Page-level text extractions
= Beginning of Section =
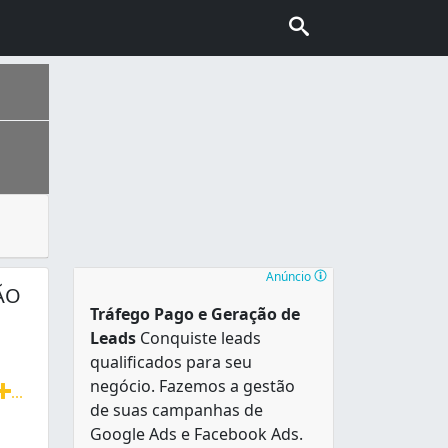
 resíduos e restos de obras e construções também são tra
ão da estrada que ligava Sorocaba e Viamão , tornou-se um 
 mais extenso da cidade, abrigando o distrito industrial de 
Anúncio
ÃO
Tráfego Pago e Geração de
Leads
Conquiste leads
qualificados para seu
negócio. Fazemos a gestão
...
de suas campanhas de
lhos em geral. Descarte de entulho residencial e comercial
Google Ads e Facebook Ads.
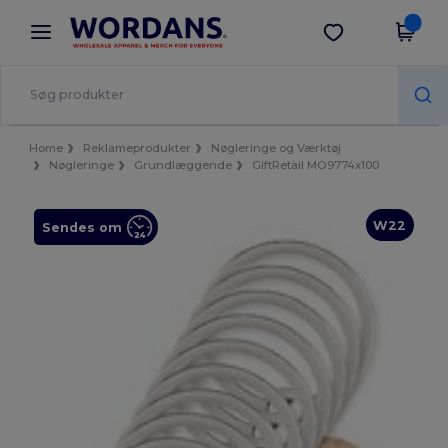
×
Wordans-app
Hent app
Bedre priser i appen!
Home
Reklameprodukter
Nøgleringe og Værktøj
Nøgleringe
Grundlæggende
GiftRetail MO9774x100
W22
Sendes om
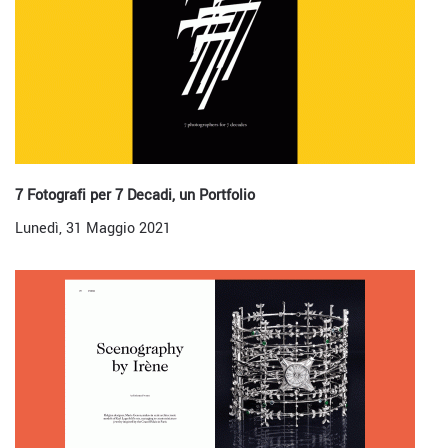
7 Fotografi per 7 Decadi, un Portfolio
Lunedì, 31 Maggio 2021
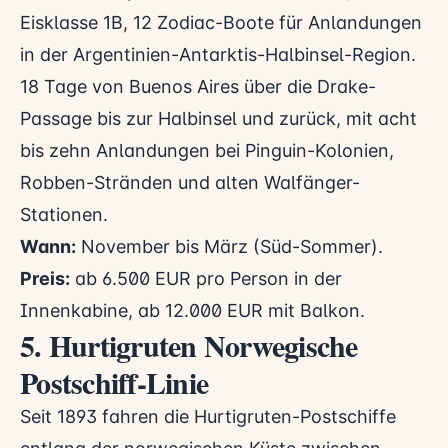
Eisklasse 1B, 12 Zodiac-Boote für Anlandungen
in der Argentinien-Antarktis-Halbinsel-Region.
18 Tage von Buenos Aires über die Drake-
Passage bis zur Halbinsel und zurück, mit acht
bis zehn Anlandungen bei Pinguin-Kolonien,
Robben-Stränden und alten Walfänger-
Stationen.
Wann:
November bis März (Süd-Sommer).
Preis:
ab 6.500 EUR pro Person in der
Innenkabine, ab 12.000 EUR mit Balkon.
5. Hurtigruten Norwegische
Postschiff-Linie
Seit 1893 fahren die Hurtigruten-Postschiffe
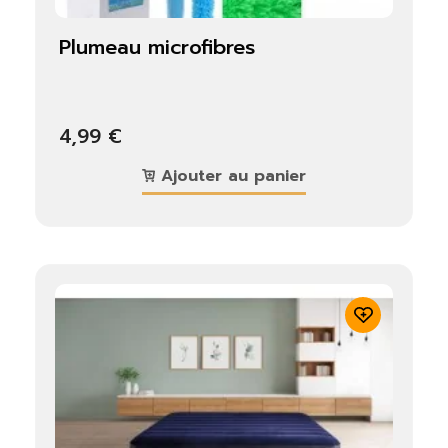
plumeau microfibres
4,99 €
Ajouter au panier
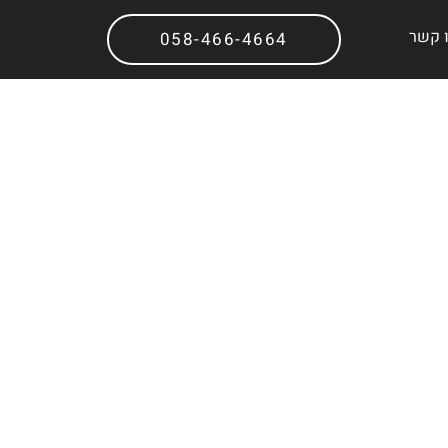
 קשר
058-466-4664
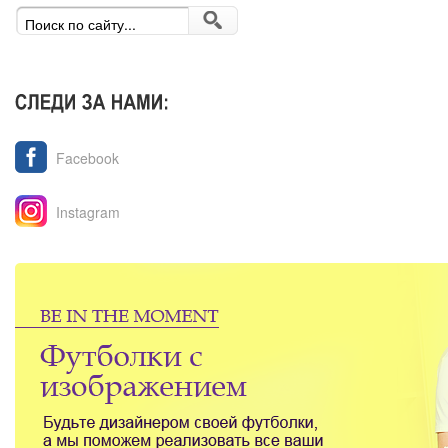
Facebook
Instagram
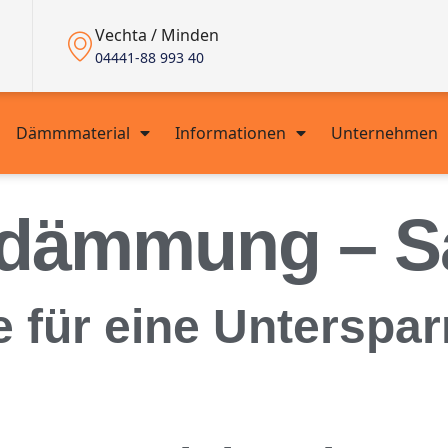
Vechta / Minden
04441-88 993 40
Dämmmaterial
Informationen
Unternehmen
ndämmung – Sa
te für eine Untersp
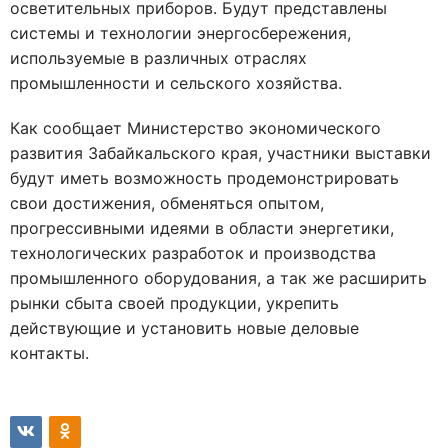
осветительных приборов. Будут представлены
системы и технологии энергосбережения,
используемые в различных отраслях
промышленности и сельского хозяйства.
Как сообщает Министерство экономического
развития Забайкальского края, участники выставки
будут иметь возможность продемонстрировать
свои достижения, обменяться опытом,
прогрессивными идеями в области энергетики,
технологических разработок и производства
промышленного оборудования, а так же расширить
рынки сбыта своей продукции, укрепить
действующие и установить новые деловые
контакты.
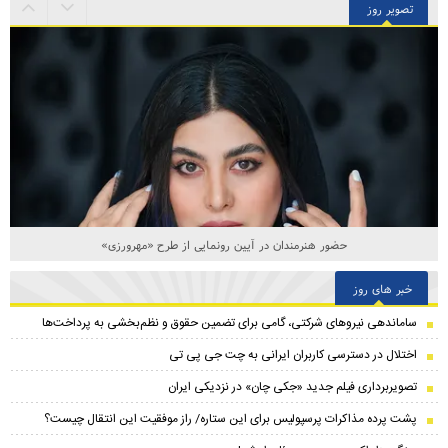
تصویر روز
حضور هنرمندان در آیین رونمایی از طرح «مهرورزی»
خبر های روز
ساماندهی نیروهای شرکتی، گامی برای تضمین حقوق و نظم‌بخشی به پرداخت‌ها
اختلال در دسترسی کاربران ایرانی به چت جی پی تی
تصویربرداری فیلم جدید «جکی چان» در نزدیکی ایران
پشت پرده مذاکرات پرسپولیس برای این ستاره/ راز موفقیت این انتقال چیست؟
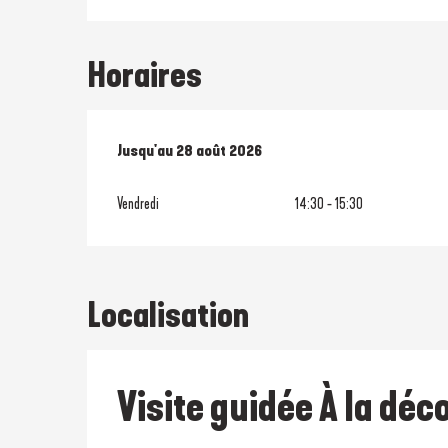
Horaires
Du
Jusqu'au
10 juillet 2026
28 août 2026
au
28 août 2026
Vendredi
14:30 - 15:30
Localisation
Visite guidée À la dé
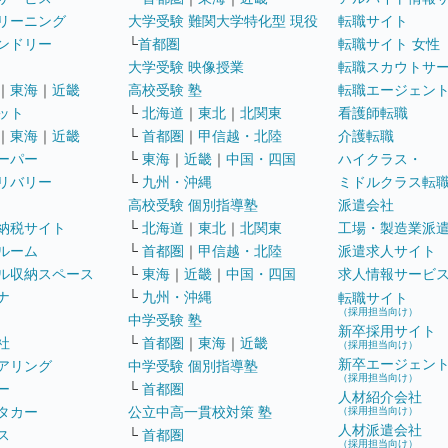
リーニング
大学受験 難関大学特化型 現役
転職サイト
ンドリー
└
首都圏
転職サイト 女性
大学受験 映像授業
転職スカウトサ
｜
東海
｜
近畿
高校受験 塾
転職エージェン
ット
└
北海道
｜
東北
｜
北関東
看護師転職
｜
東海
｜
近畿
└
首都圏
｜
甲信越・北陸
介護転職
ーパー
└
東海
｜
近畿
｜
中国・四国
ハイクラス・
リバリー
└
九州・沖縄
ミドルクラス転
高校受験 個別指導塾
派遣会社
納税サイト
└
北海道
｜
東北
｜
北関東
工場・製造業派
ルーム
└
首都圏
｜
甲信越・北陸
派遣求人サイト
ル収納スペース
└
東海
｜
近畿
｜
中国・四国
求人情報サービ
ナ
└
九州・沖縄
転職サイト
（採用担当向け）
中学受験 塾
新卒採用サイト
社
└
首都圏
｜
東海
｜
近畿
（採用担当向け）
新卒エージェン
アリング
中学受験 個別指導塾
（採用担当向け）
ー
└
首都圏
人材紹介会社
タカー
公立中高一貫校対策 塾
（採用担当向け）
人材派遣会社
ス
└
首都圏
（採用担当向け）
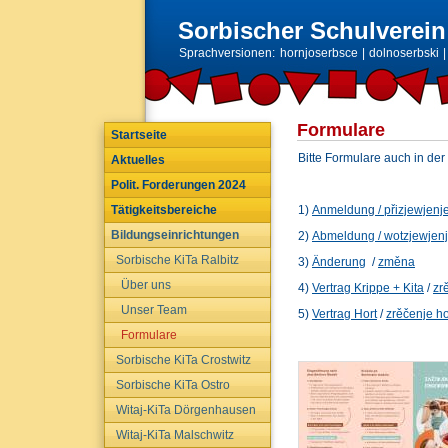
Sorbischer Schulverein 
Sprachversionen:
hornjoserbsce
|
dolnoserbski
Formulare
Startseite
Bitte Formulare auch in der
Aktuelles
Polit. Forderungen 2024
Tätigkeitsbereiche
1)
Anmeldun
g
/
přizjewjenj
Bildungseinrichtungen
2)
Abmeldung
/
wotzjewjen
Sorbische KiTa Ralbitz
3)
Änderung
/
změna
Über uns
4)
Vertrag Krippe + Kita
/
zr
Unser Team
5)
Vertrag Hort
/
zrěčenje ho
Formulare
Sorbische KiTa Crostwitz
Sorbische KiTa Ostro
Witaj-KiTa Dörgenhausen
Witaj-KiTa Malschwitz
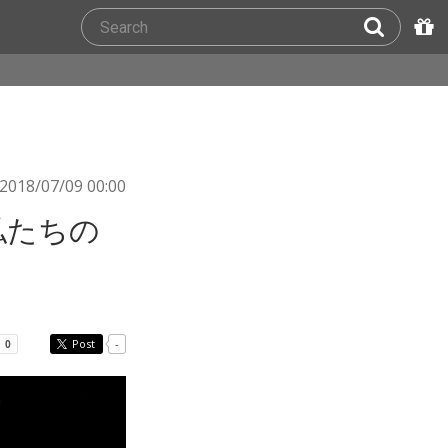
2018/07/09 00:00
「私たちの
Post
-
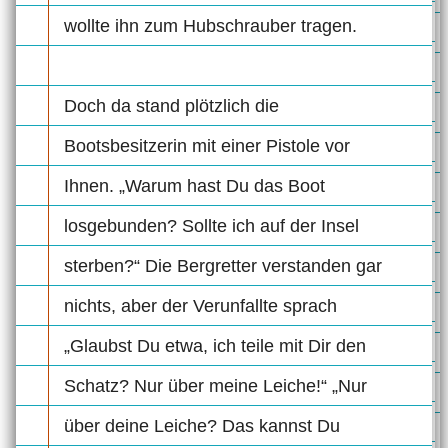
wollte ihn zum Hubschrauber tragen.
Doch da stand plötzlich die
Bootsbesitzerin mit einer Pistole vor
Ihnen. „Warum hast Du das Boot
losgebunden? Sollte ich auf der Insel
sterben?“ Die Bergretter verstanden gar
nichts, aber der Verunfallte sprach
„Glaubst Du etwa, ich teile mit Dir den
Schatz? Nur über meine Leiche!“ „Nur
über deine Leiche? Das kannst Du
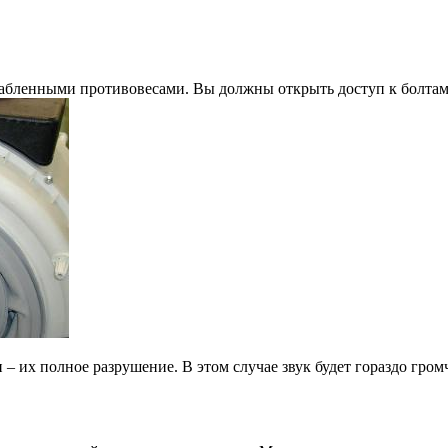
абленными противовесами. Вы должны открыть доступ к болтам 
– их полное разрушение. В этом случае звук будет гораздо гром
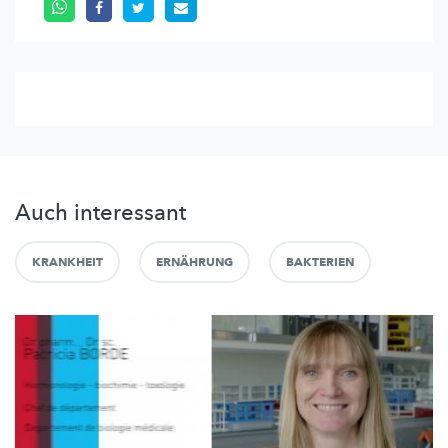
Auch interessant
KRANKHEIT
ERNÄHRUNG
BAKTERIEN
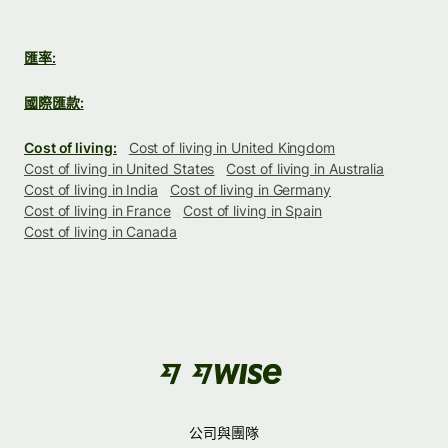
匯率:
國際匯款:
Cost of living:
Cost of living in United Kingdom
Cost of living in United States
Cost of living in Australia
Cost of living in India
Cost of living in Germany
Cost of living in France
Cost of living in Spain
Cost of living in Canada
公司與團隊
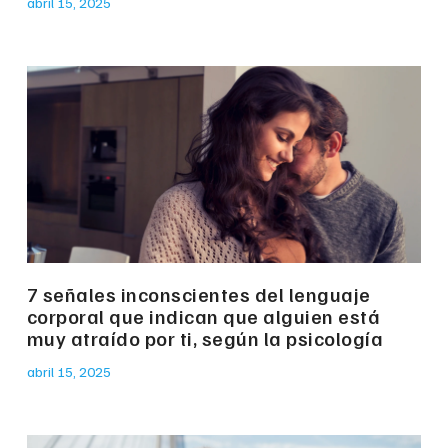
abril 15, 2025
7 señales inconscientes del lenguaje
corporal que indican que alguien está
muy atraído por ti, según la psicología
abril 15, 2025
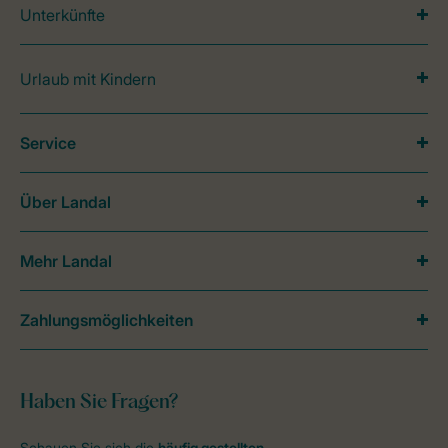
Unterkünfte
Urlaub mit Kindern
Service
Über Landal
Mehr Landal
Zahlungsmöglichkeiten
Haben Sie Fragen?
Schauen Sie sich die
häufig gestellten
= End of Section =
TASK: Your answer must be an exact repeat of all the records, minus the pictures.

SOLUTION FOR THIS EXERCISE:
 resíduos e restos de obras e construções também são tra
ão da estrada que ligava Sorocaba e Viamão , tornou-se um 
 mais extenso da cidade, abrigando o distrito industrial de 
Anúncio
ÃO
Tráfego Pago e Geração de
Leads
Conquiste leads
qualificados para seu
negócio. Fazemos a gestão
...
de suas campanhas de
lhos em geral. Descarte de entulho residencial e comercial
Google Ads e Facebook Ads.
×
Wordans-app
Hent app
Bedre priser i appen!
Home
Reklameprodukter
Nøgleringe og Værktøj
Nøgleringe
Grundlæggende
GiftRetail MO9774x100
W22
Sendes om
7 Fotografi per 7 Decadi, un Portfolio
Lunedì, 31 Maggio 2021
Eisklasse 1B, 12 Zodiac-Boote für Anlandungen
in der Argentinien-Antarktis-Halbinsel-Region.
18 Tage von Buenos Aires über die Drake-
Passage bis zur Halbinsel und zurück, mit acht
bis zehn Anlandungen bei Pinguin-Kolonien,
Robben-Stränden und alten Walfänger-
Stationen.
Wann:
November bis März (Süd-Sommer).
Preis:
ab 6.500 EUR pro Person in der
Innenkabine, ab 12.000 EUR mit Balkon.
5. Hurtigruten Norwegische
Postschiff-Linie
Seit 1893 fahren die Hurtigruten-Postschiffe
plumeau microfibres
4,99 €
Ajouter au panier
 קשר
058-466-4664
Facebook
Instagram
Vechta / Minden
04441-88 993 40
Dämmmaterial
Informationen
Unternehmen
ndämmung – Sa
te für eine Untersp
осветительных приборов. Будут представлены
системы и технологии энергосбережения,
используемые в различных отраслях
промышленности и сельского хозяйства.
Как сообщает Министерство экономического
развития Забайкальского края, участники выставки
будут иметь возможность продемонстрировать
свои достижения, обменяться опытом,
прогрессивными идеями в области энергетики,
технологических разработок и производства
промышленного оборудования, а так же расширить
рынки сбыта своей продукции, укрепить
действующие и установить новые деловые
контакты.
تصویر روز
حضور هنرمندان در آیین رونمایی از طرح «مهرورزی»
خبر های روز
ساماندهی نیروهای شرکتی، گامی برای تضمین حقوق و نظم‌بخشی به پرداخت‌ها
اختلال در دسترسی کاربران ایرانی به چت جی پی تی
تصویربرداری فیلم جدید «جکی چان» در نزدیکی ایران
پشت پرده مذاکرات پرسپولیس برای این ستاره/ راز موفقیت این انتقال چیست؟
Horaires
Du
Jusqu'au
10 juillet 2026
28 août 2026
au
28 août 2026
Vendredi
14:30 - 15:30
Localisation
Visite guidée À la dé
リーニング
大学受験 難関大学特化型 現役
転職サイト
ンドリー
└
首都圏
転職サイト 女性
大学受験 映像授業
転職スカウトサ
｜
東海
｜
近畿
高校受験 塾
転職エージェン
ット
└
北海道
｜
東北
｜
北関東
看護師転職
｜
東海
｜
近畿
└
首都圏
｜
甲信越・北陸
介護転職
ーパー
└
東海
｜
近畿
｜
中国・四国
ハイクラス・
リバリー
└
九州・沖縄
ミドルクラス転
高校受験 個別指導塾
派遣会社
納税サイト
└
北海道
｜
東北
｜
北関東
工場・製造業派
ルーム
└
首都圏
｜
甲信越・北陸
派遣求人サイト
ル収納スペース
└
東海
｜
近畿
｜
中国・四国
求人情報サービ
ナ
└
九州・沖縄
転職サイト
（採用担当向け）
中学受験 塾
新卒採用サイト
社
└
首都圏
｜
東海
｜
近畿
（採用担当向け）
新卒エージェン
アリング
中学受験 個別指導塾
（採用担当向け）
ー
└
首都圏
人材紹介会社
タカー
公立中高一貫校対策 塾
（採用担当向け）
人材派遣会社
ス
└
首都圏
（採用担当向け）
Sorbischer Schulverein 
Sprachversionen:
hornjoserbsce
|
dolnoserbski
Formulare
Startseite
Bitte Formulare auch in der
Aktuelles
Polit. Forderungen 2024
Tätigkeitsbereiche
1)
Anmeldun
g
/
přizjewjenj
Bildungseinrichtungen
2)
Abmeldung
/
wotzjewjen
Sorbische KiTa Ralbitz
3)
Änderung
/
změna
Über uns
4)
Vertrag Krippe + Kita
/
zr
Unser Team
5)
Vertrag Hort
/
zrěčenje ho
Formulare
Sorbische KiTa Crostwitz
Sorbische KiTa Ostro
Witaj-KiTa Dörgenhausen
Witaj-KiTa Malschwitz
2018/07/09 00:00
「私たちの
Post
-
wollte ihn zum Hubschrauber tragen.
Doch da stand plötzlich die
Bootsbesitzerin mit einer Pistole vor
Ihnen. „Warum hast Du das Boot
losgebunden? Sollte ich auf der Insel
sterben?“ Die Bergretter verstanden gar
nichts, aber der Verunfallte sprach
„Glaubst Du etwa, ich teile mit Dir den
Schatz? Nur über meine Leiche!“ „Nur
über deine Leiche? Das kannst Du
абленными противовесами. Вы должны открыть доступ к болтам 
– их полное разрушение. В этом случае звук будет гораздо гром
Auch interessant
KRANKHEIT
ERNÄHRUNG
BAKTERIEN
匯率:
國際匯款:
Cost of living:
Cost of living in United Kingdom
Cost of living in United States
Cost of living in Australia
Cost of living in India
Cost of living in Germany
Cost of living in France
Cost of living in Spain
Cost of living in Canada
公司與團隊
abril 15, 2025
7 señales inconscientes del lenguaje
corporal que indican que alguien está
muy atraído por ti, según la psicología
abril 15, 2025
Unterkünfte
Urlaub mit Kindern
Service
Über Landal
Mehr Landal
Zahlungsmöglichkeiten
Haben Sie Fragen?
Schauen Sie sich die
häufig gestellten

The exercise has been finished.